🤖 AI Summary
This work proposes SSPFormer, a self-supervised representation learning method for medical imaging that addresses the challenges of adapting pretrained Transformers to the anatomical specificity of MRI, as well as the scarcity and privacy constraints of medical data. SSPFormer innovatively integrates inverse frequency-domain projection masking—which prioritizes reconstruction of high-frequency anatomical regions—with physiologically plausible frequency-weighted FFT noise augmentation. This enables structure-aware and artifact-robust feature learning directly from unlabeled raw MRI data. Built upon a Transformer architecture, SSPFormer achieves state-of-the-art performance across multiple tasks, including segmentation, super-resolution, and denoising, significantly enhancing MRI detail fidelity and demonstrating strong clinical applicability.
📝 Abstract
The pre-trained transformer demonstrates remarkable generalization ability in natural image processing. However, directly transferring it to magnetic resonance images faces two key challenges: the inability to adapt to the specificity of medical anatomical structures and the limitations brought about by the privacy and scarcity of medical data.
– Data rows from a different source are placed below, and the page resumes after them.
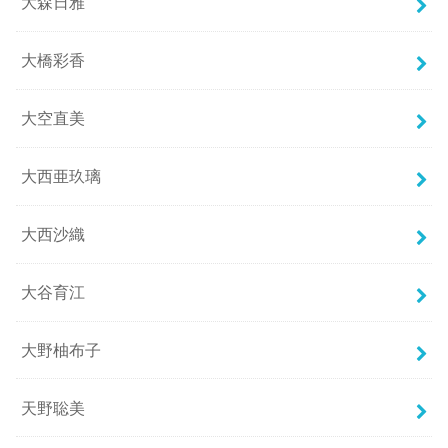
大森日雅
大橋彩香
大空直美
大西亜玖璃
大西沙織
大谷育江
大野柚布子
天野聡美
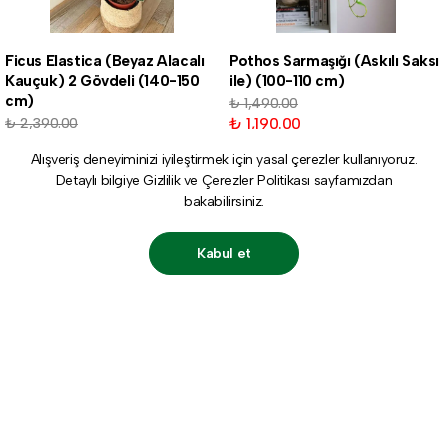
Ficus Elastica (Beyaz Alacalı
Pothos Sarmaşığı (Askılı Saksı
Kauçuk) 2 Gövdeli (140-150
ile) (100-110 cm)
cm)
₺ 1,490.00
₺ 1,190.00
₺ 2,390.00
₺ 1,990.00
Alışveriş deneyiminizi iyileştirmek için yasal çerezler kullanıyoruz.
Detaylı bilgiye
Gizlilik ve Çerezler Politikası
sayfamızdan
bakabilirsiniz.
Kabul et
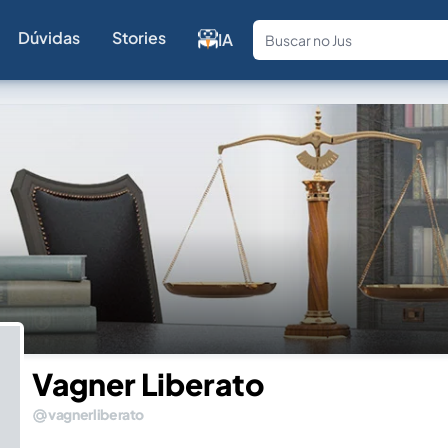
Dúvidas
Stories
IA
Fale com a
Vagner Liberato
vagnerliberato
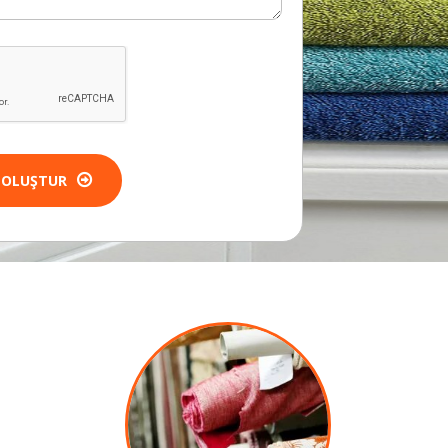
 OLUŞTUR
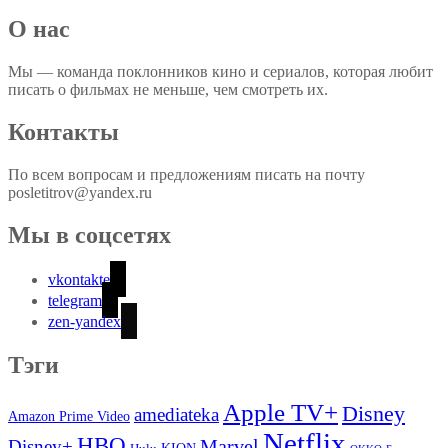
О нас
Мы — команда поклонников кино и сериалов, которая любит
писать о фильмах не меньше, чем смотреть их.
Контакты
По всем вопросам и предложениям писать на почту
posletitrov@yandex.ru
Мы в соцсетях
vkontakte
telegram
zen-yandex
Тэги
Apple TV+
Disney
amediateka
Amazon Prime Video
Netflix
HBO
Marvel
Disney+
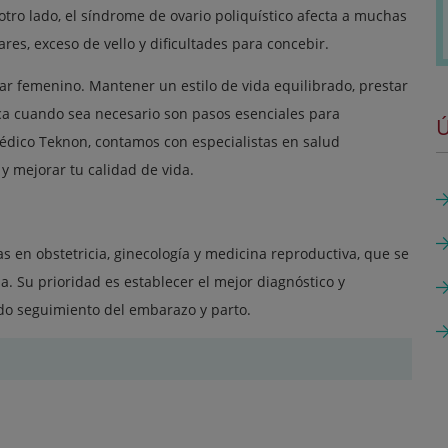
otro lado, el síndrome de ovario poliquístico afecta a muchas
es, exceso de vello y dificultades para concebir.
ar femenino. Mantener un estilo de vida equilibrado, prestar
ca cuando sea necesario son pasos esenciales para
Ú
Médico Teknon, contamos con especialistas en salud
y mejorar tu calidad de vida.
s en obstetricia, ginecología y medicina reproductiva, que se
a. Su prioridad es establecer el mejor diagnóstico y
ado seguimiento del embarazo y parto.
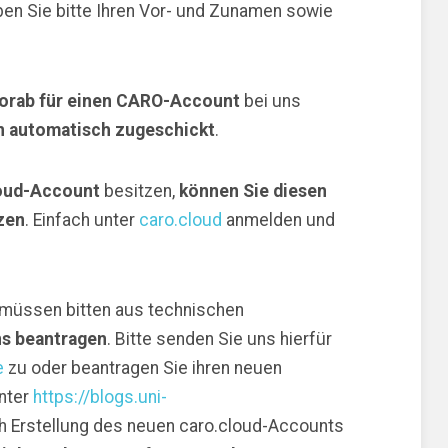
ben Sie bitte Ihren Vor- und Zunamen sowie
vorab für einen CARO-Account
bei uns
 automatisch zugeschickt
.
oud-Account
besitzen,
können Sie diesen
zen
. Einfach unter
caro.cloud
anmelden und
müssen bitten aus technischen
ns beantragen
. Bitte senden Sie uns hierfür
e
zu oder beantragen Sie ihren neuen
nter
https://blogs.uni-
h Erstellung des neuen caro.cloud-Accounts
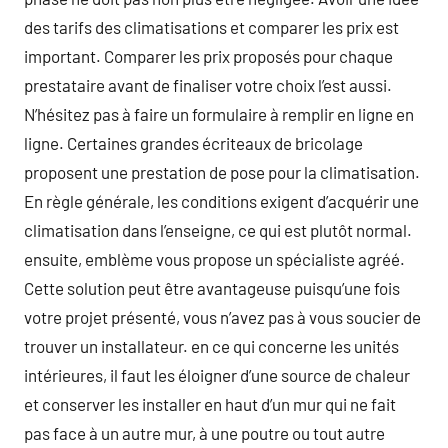
des tarifs des climatisations et comparer les prix est
important. Comparer les prix proposés pour chaque
prestataire avant de finaliser votre choix l’est aussi.
N’hésitez pas à faire un formulaire à remplir en ligne en
ligne. Certaines grandes écriteaux de bricolage
proposent une prestation de pose pour la climatisation.
En règle générale, les conditions exigent d’acquérir une
climatisation dans l’enseigne, ce qui est plutôt normal.
ensuite, emblème vous propose un spécialiste agréé.
Cette solution peut être avantageuse puisqu’une fois
votre projet présenté, vous n’avez pas à vous soucier de
trouver un installateur. en ce qui concerne les unités
intérieures, il faut les éloigner d’une source de chaleur
et conserver les installer en haut d’un mur qui ne fait
pas face à un autre mur, à une poutre ou tout autre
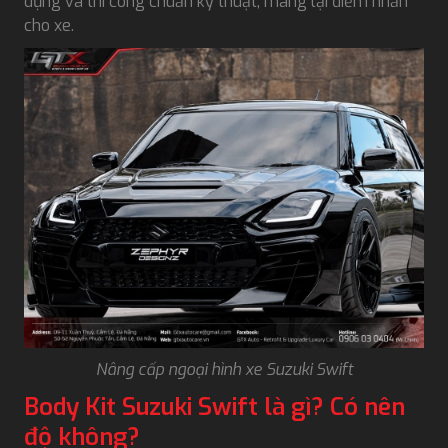
dụng và thi công chuẩn kỹ thuật, mang lại điểm nhấn
cho xe.
Nâng cấp ngoại hình xe Suzuki Swift
Body Kit Suzuki Swift là gì? Có nên
độ không?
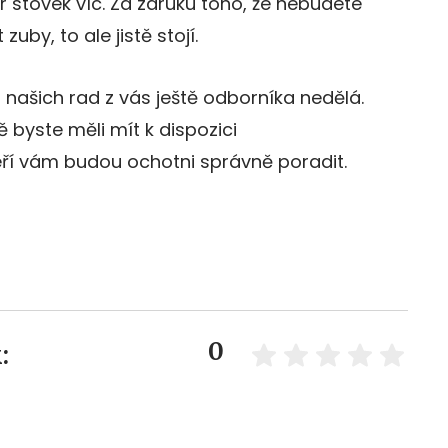
 stovek víc. Za záruku toho, že nebudete
uby, to ale jistě stojí.
 našich rad z vás ještě odborníka nedělá.
byste měli mít k dispozici
ří vám budou ochotni správně poradit.
0
:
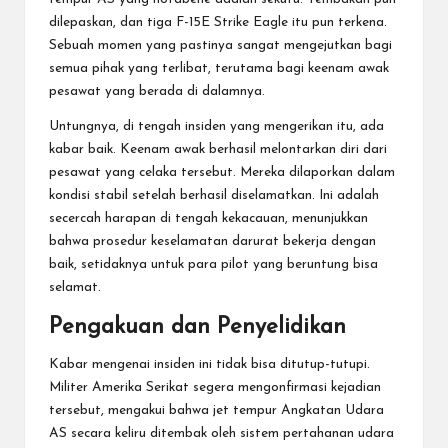
dilepaskan, dan tiga F-15E Strike Eagle itu pun terkena.
Sebuah momen yang pastinya sangat mengejutkan bagi
semua pihak yang terlibat, terutama bagi keenam awak
pesawat yang berada di dalamnya.
Untungnya, di tengah insiden yang mengerikan itu, ada
kabar baik. Keenam awak berhasil melontarkan diri dari
pesawat yang celaka tersebut. Mereka dilaporkan dalam
kondisi stabil setelah berhasil diselamatkan. Ini adalah
secercah harapan di tengah kekacauan, menunjukkan
bahwa prosedur keselamatan darurat bekerja dengan
baik, setidaknya untuk para pilot yang beruntung bisa
selamat.
Pengakuan dan Penyelidikan
Kabar mengenai insiden ini tidak bisa ditutup-tutupi.
Militer Amerika Serikat segera mengonfirmasi kejadian
tersebut, mengakui bahwa jet tempur Angkatan Udara
AS secara keliru ditembak oleh sistem pertahanan udara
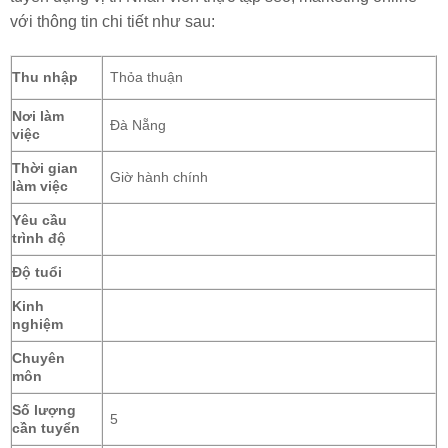
với thông tin chi tiết như sau:
Thu nhập
Thỏa thuận
Nơi làm
Đà Nẵng
việc
Thời gian
Giờ hành chính
làm việc
Yêu cầu
trình độ
Độ tuổi
Kinh
nghiệm
Chuyên
môn
Số lượng
5
cần tuyển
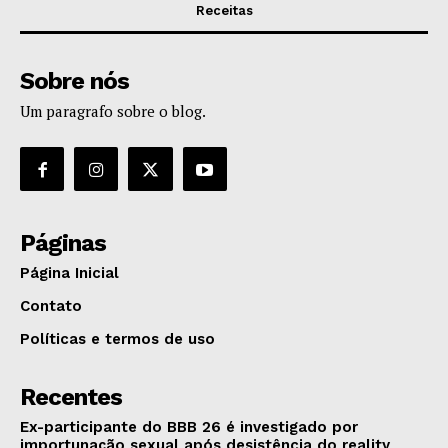
Receitas
Sobre nós
Um paragrafo sobre o blog.
Páginas
Página Inicial
Contato
Políticas e termos de uso
Recentes
Ex-participante do BBB 26 é investigado por
importunação sexual após desistência do reality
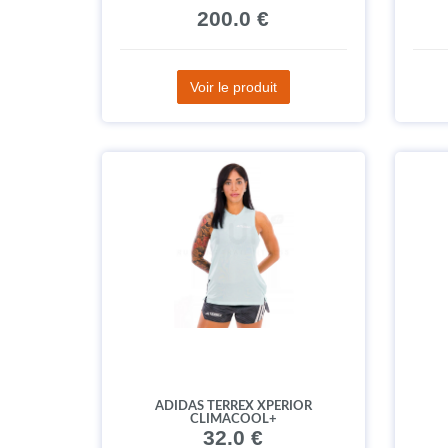
200.0 €
Voir le produit
ADIDAS TERREX XPERIOR
CLIMACOOL+
32.0 €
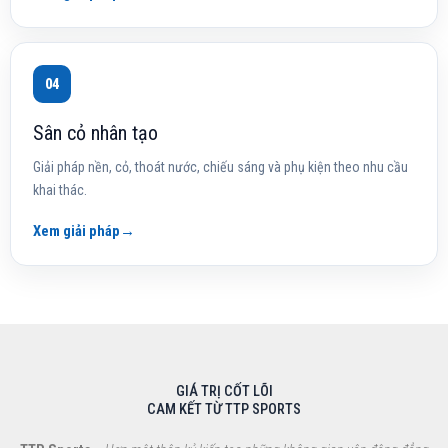
04
Sân cỏ nhân tạo
Giải pháp nền, cỏ, thoát nước, chiếu sáng và phụ kiện theo nhu cầu
khai thác.
Xem giải pháp
→
GIÁ TRỊ CỐT LÕI
CAM KẾT TỪ TTP SPORTS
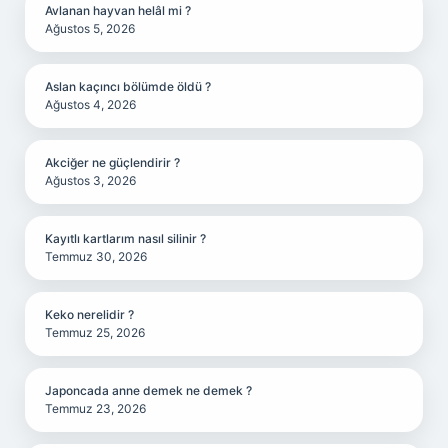
Avlanan hayvan helâl mi ?
Ağustos 5, 2026
Aslan kaçıncı bölümde öldü ?
Ağustos 4, 2026
Akciğer ne güçlendirir ?
Ağustos 3, 2026
Kayıtlı kartlarım nasıl silinir ?
Temmuz 30, 2026
Keko nerelidir ?
Temmuz 25, 2026
Japoncada anne demek ne demek ?
Temmuz 23, 2026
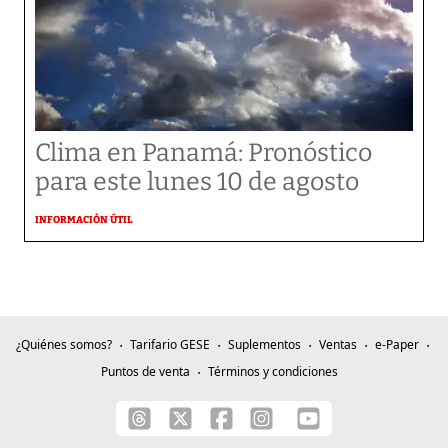
Clima en Panamá: Pronóstico
para este lunes 10 de agosto
INFORMACIÓN ÚTIL
¿Quiénes somos?
Tarifario GESE
Suplementos
Ventas
e-Paper
Puntos de venta
Términos y condiciones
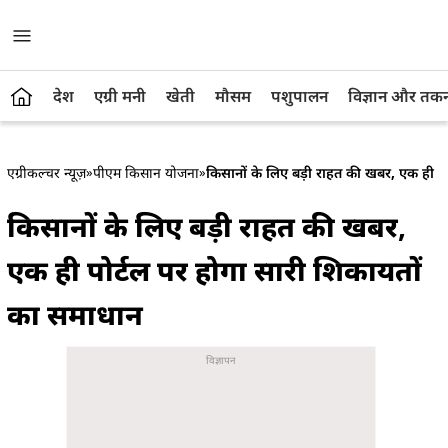
देश
एग्री मनी
खेती
मौसम
पशुपालन
विज्ञान और तक
एग्रीकल्चर न्यूज़
»
पीएम किसान योजना
»
किसानों के लिए बड़ी राहत की खबर, एक ही प
किसानों के लिए बड़ी राहत की खबर,
एक ही पोर्टल पर होगा सारी शिकायतों
का समाधान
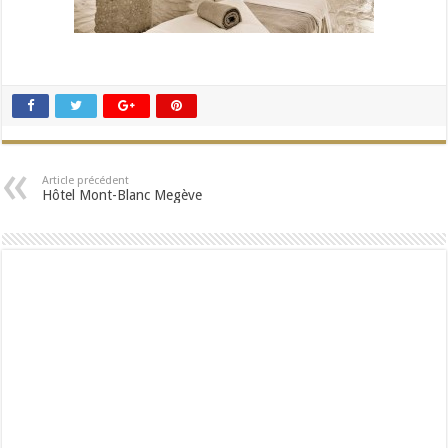
Article précédent
Hôtel Mont-Blanc Megève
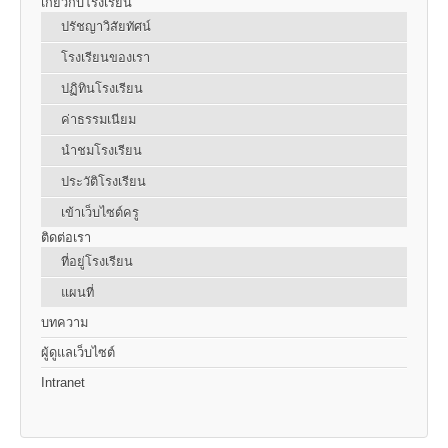
เกี่ยวกับโรงเรียน
ปรัชญาวิสัยทัศน์
โรงเรียนของเรา
ปฏิทินโรงเรียน
ค่าธรรมเนียม
นำชมโรงเรียน
ประวัติโรงเรียน
เข้าเว็บไซต์ครู
ติดต่อเรา
ที่อยู่โรงเรียน
แผนที่
บทความ
ผู้ดูแลเว็บไซต์
Intranet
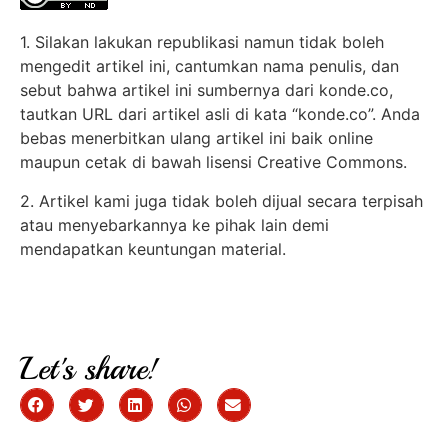
1. Silakan lakukan republikasi namun tidak boleh
mengedit artikel ini, cantumkan nama penulis, dan
sebut bahwa artikel ini sumbernya dari konde.co,
tautkan URL dari artikel asli di kata “konde.co”. Anda
bebas menerbitkan ulang artikel ini baik online
maupun cetak di bawah lisensi Creative Commons.
2. Artikel kami juga tidak boleh dijual secara terpisah
atau menyebarkannya ke pihak lain demi
mendapatkan keuntungan material.
Let's share!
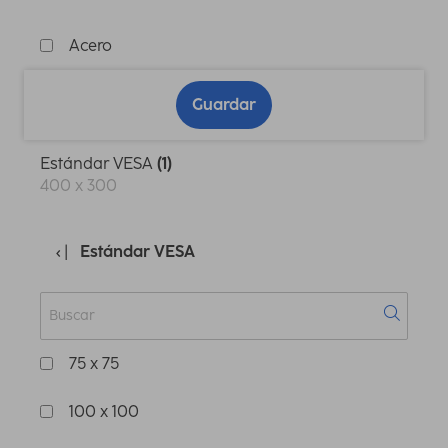
Acero
Guardar
Estándar VESA
(1)
400 x 300
Estándar VESA
75 x 75
100 x 100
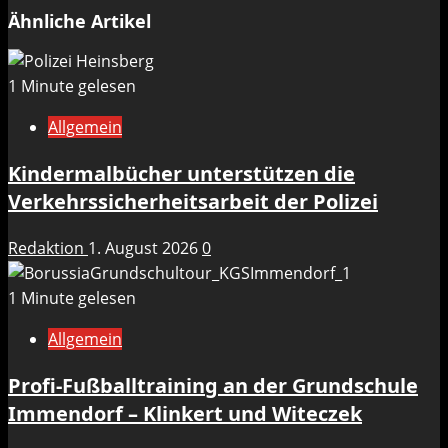
Ähnliche Artikel
1 Minute gelesen
Allgemein
Kindermalbücher unterstützen die
Verkehrssicherheitsarbeit der Polizei
Redaktion
1. August 2026
0
1 Minute gelesen
Allgemein
Profi-Fußballtraining an der Grundschule
Immendorf – Klinkert und Witeczek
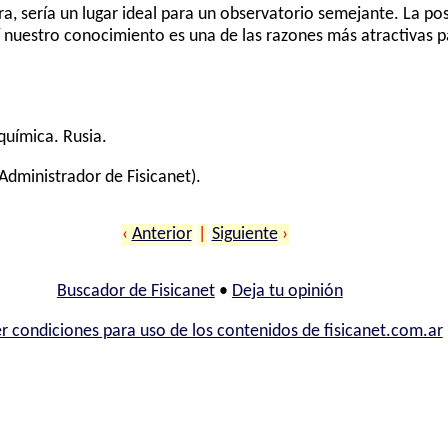
, sería un lugar ideal para un observatorio semejante. La pos
í nuestro conocimiento es una de las razones más atractivas pa
química. Rusia.
Administrador de Fisicanet).
‹
Anterior
|
Siguiente
›
Buscador de Fisicanet
•
Deja tu opinión
r condiciones para uso de los contenidos de fisicanet.com.ar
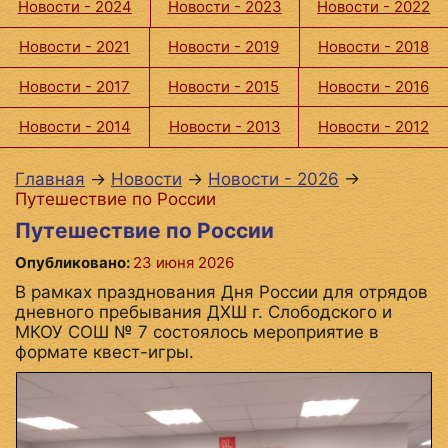
Новости - 2024
Новости - 2023
Новости - 2022
Новости - 2021
Новости - 2019
Новости - 2018
Новости - 2017
Новости - 2015
Новости - 2016
Новости - 2014
Новости - 2013
Новости - 2012
Главная
→
Новости
→
Новости - 2026
→
Путешествие по России
Путешествие по России
Опубликовано:
23 июня 2026
В рамках празднования Дня России для отрядов
дневного пребывания ДХШ г. Слободского и
МКОУ СОШ № 7 состоялось мероприятие в
формате квест-игры.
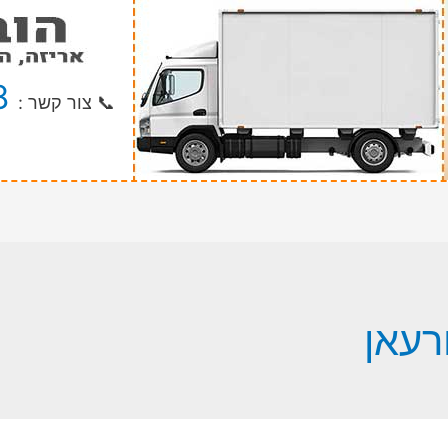
8
📞 צור קשר :
רעאן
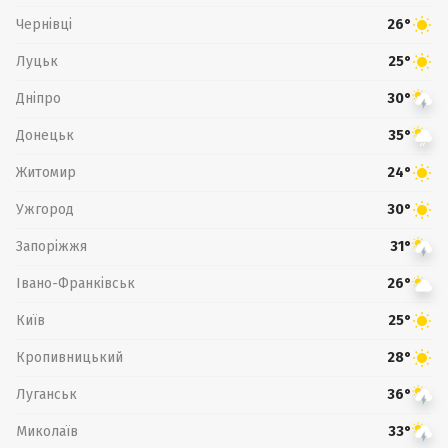
Чернівці
26°
Луцьк
25°
Дніпро
30°
Донецьк
35°
Житомир
24°
Ужгород
30°
Запоріжжя
31°
Івано-Франківськ
26°
Київ
25°
Кропивницький
28°
Луганськ
36°
Миколаїв
33°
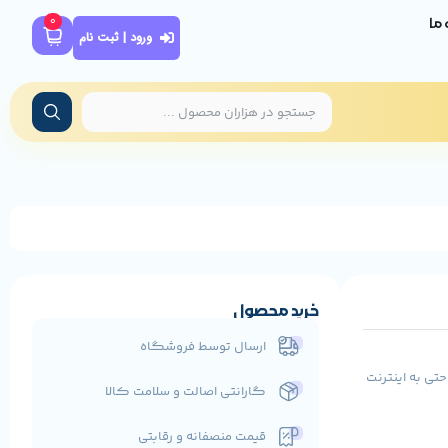
0
ه ما
ورود | ثبت نام
خرید محصول
ارسال توسط فروشگاه
 کامپیوتر شما به راحتی به اینترنت
گارانتی اصالت و سلامت کالا
قیمت منصفانه و رقابتی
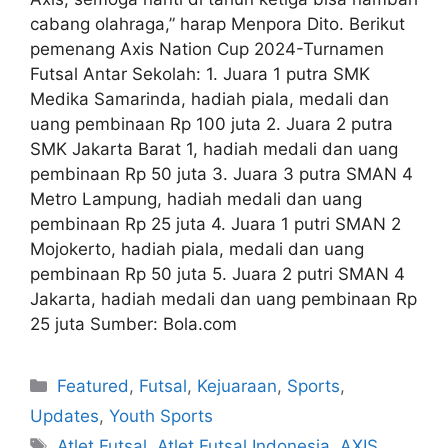
cabang olahraga,” harap Menpora Dito. Berikut
pemenang Axis Nation Cup 2024-Turnamen
Futsal Antar Sekolah: 1. Juara 1 putra SMK
Medika Samarinda, hadiah piala, medali dan
uang pembinaan Rp 100 juta 2. Juara 2 putra
SMK Jakarta Barat 1, hadiah medali dan uang
pembinaan Rp 50 juta 3. Juara 3 putra SMAN 4
Metro Lampung, hadiah medali dan uang
pembinaan Rp 25 juta 4. Juara 1 putri SMAN 2
Mojokerto, hadiah piala, medali dan uang
pembinaan Rp 50 juta 5. Juara 2 putri SMAN 4
Jakarta, hadiah medali dan uang pembinaan Rp
25 juta Sumber: Bola.com
Featured
,
Futsal
,
Kejuaraan
,
Sports
,
Updates
,
Youth Sports
Atlet Futsal
,
Atlet Futsal Indonesia
,
AXIS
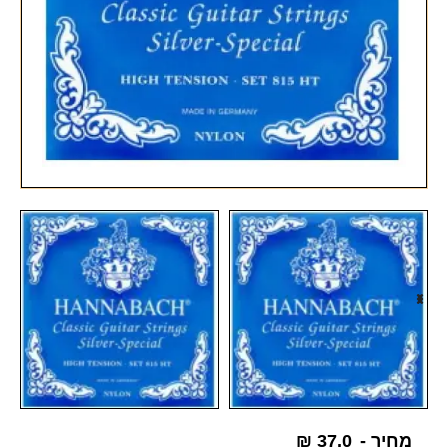
מחיר -
37.0
₪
To address these issues, this paper proposes a Self-Supervised Pretrained Transformer (SSPFormer) for MRI images, which effectively learns domain-specific feature representations of medical images by leveraging unlabeled raw imaging data. To tackle the domain gap and data scarcity, we introduce inverse frequency projection masking, which prioritizes the reconstruction of high-frequency anatomical regions to enforce structure-aware representation learning. Simultaneously, to enhance robustness against real-world MRI artifacts, we employ frequency-weighted FFT noise enhancement that injects physiologically realistic noise into the Fourier domain. Together, these strategies enable the model to learn domain-invariant and artifact-robust features directly from raw scans. Through extensive experiments on segmentation, super-resolution, and denoising tasks, the proposed SSPFormer achieves state-of-the-art performance, fully verifying its ability to capture fine-grained MRI image fidelity and adapt to clinical application requirements.